Cameron Adderley, partner and global head of Appleby’s corporate and commercial department , noted that the number of deals taking place had “started to form a pattern averaging out around 500 per quarter in five of the last six quarters”.
So far this year, he added, “we have seen 493 deals in Q2 and 491 in Q1.
“We feel comfortable asserting that business confidence is at last returning to the markets.”
Adderley said the average size of the deals being struck – $64m – is running higher than it has for five of the last eight years.
“The offshore region average is also higher than all other regions except for North America [$119m] and Central and South America [$109m].”
Top deals = ‘just 1/3 total’
The top 10 offshore deals accounted for just a third of the cumulative deal value overall, as was the case in the first quarter, which Adderley said was a cause for further optimism. This is because one-off mega deals have previously distorted values in previous quarters, he said.
“We can now see genuine substance returning to the mid-market, and activity returning across the spectrum of business sizes,” Adderley noted.
“Transaction sizes show tangible signs of settling at pre-boom levels, on a par with 2006 data, when $61m was spent on the average transaction,” Adderley said.
Appleby group chairman Frances Woo said the latest data was encouraging to those in offshore business circles because the numbers showed the offshore market’s ranking, relative to the other major world regions, to be strong.
“The offshore markets now rank sixth globally in terms of cumulative deal value, only just behind South and Central America,” Woo noted.
“The offshore market is more active than Oceania, Africa and the Middle East. And when we look at average deal size we again find a source of positive news – here the offshore region ranks third globally, behind only North America and South and Central America in [the second quarter].”
Financial services, resources deals dominate
As for the types of deals being done on the offshore arena, next to deals involving financial services (which “once again…powered the offshore M&A markets” in the second quarter), the biggest tended to be in the energy and resource sector, Appleby noted.
Specifically, they were deals that involved companies in the business of supplying energy and resources to the emerging market economies, Appleby found.
The Appleby data showed there were a total of 168 deals in the offshore financial services and insurance sector in the second quarter of 2013, with a combined worth of $10bn, up from 147 deals worth $6.5bn in the first three months of the year.
The single largest financial services deal in the second quarter saw Platform Acquisition Holdings, a special purpose acquisition vehicle incorporated in the BVI, list on the London Stock Exchange in an IPO that raised $905m.

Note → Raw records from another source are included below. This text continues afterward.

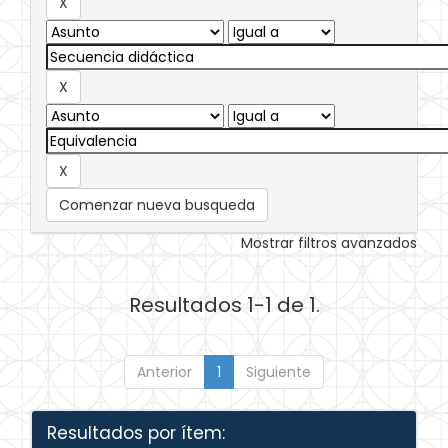
Comenzar nueva busqueda
Mostrar filtros avanzados
Resultados 1-1 de 1.
Anterior
1
Siguiente
Resultados por ítem:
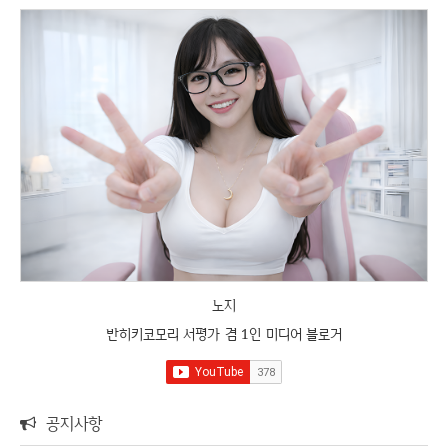
노지
반히키코모리 서평가 겸 1인 미디어 블로거
공지사항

The biggest deal of all in the three month period, though, involved an agreement by the Indian state oil firms ONGC and Oil India to buy a 10% stake in a Mozambique gas oil field, with the acquisition of the BVI-incorporated Indian conglomerate Videocon Group, for $2.4bn.
Another major deal was the acquisition by a company owned by Alexander Djaparidze, the Russian billionaire, of an 18% stake in the Eurasia Drilling Company, a Cayman-incorporated onshore oil and gas drilling company, for $941m, in April. In May, China Resources Power Holdings acquired Elite Wing, a BVI-incorporated wind farms development services company, for $552m.
Appleby is one of the world’s largest providers of offshore legal, fiduciary and administration services.